Bastırma Savunma Mekanizmasının Uzun Vadede Bedelleri
Bastırma, kişinin rahatsız edici duygularını ve düşüncelerini bilinç dışına itmesini sağladığı için bu duyguları işlememesine ve anlamlandırmamasına neden olur. Kişi, bu mekanizmayı kullanmasına sebep olan şeyi bastırmak için ekstra enerji harcamak zorunda kalır ve bu da aktif bir çaba gerektirir. Bu durum uzun vadede kişiye sıkışmış, yorgun ve kayıp hissettirebilir. Bu durum da kaygı, stres ve bunalım gibi semptomlara yol açabilir. Bazı bireylerde psikosomatik belirti dediğimiz boyun ağrısı, migren gibi fiziksel belirtiler de ortaya çıkabilir.

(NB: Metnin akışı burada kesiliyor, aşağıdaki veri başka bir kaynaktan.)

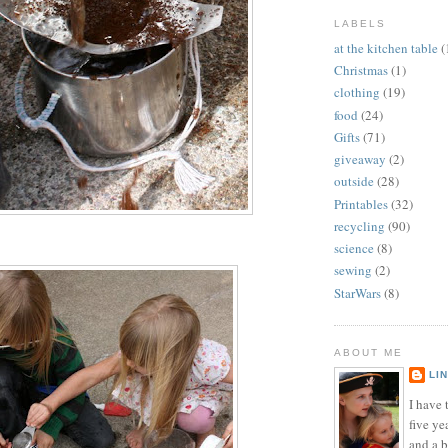
LABELS
at the kitchen table
(
Christmas
(1)
clothing
(19)
food
(24)
Gifts
(71)
giveaway
(2)
outside
(28)
Printables
(32)
recycling
(90)
science
(8)
sewing
(2)
StarWars
(8)
ABOUT ME
LI
I have t
five ye
and a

Elbette ki yaşadığımız rahatsız edici deneyimlerle gerçekleştiği an yüzleşmek, çözmek ve devam etmek “yapmamız gereken” bir şey değildir. Herkesin sorunlarla başa çıkma metodolojisi farklıdır ve yüzleşmek, kabul etmek bazen uzun süreler alır. Bahsedilen psikolojik ve fizyolojik semptomlar, tükenmişlik hissi yazısında bahsettiğimiz gibi kişiye bir şeylerin yolunda gitmediğiyle ilgili verilen alarmlardır. İnsan bedeni ve zihni, bastırma mekanizması gibi davranışlarla bilinç dışına ittiğimiz şeyleri de bilir. Bunu bilen zihin, üzerini örttüğümüz şeylerin altında kalmaya başladığımızda çıkış yolu bulmak için bu alarmları çalar. Bazen bir durumla yüzleşmemek, yüzleşmekten daha çok can yakabilir ve kendimizi korumaya çalışırken daha çok zarar verebiliriz. Kabullenmekte zorlandığımız bir olayla, duyguyla veya geçmişimizle yüzleşmeye başlamak bastırılan duyguları hissetmemize izin verecektir ve bastırılan duyguları hissetmeye izin verdiğimizde geçmişimizden kurtulmaya başlayabiliriz. Psikiyatr Cem Mumcu’nun da dediği gibi “İçimize hapsettiğimiz her duygu içimizi hapseder. Biraz canınızın yanmasına izin verirseniz, canınızın yanması geçecek.”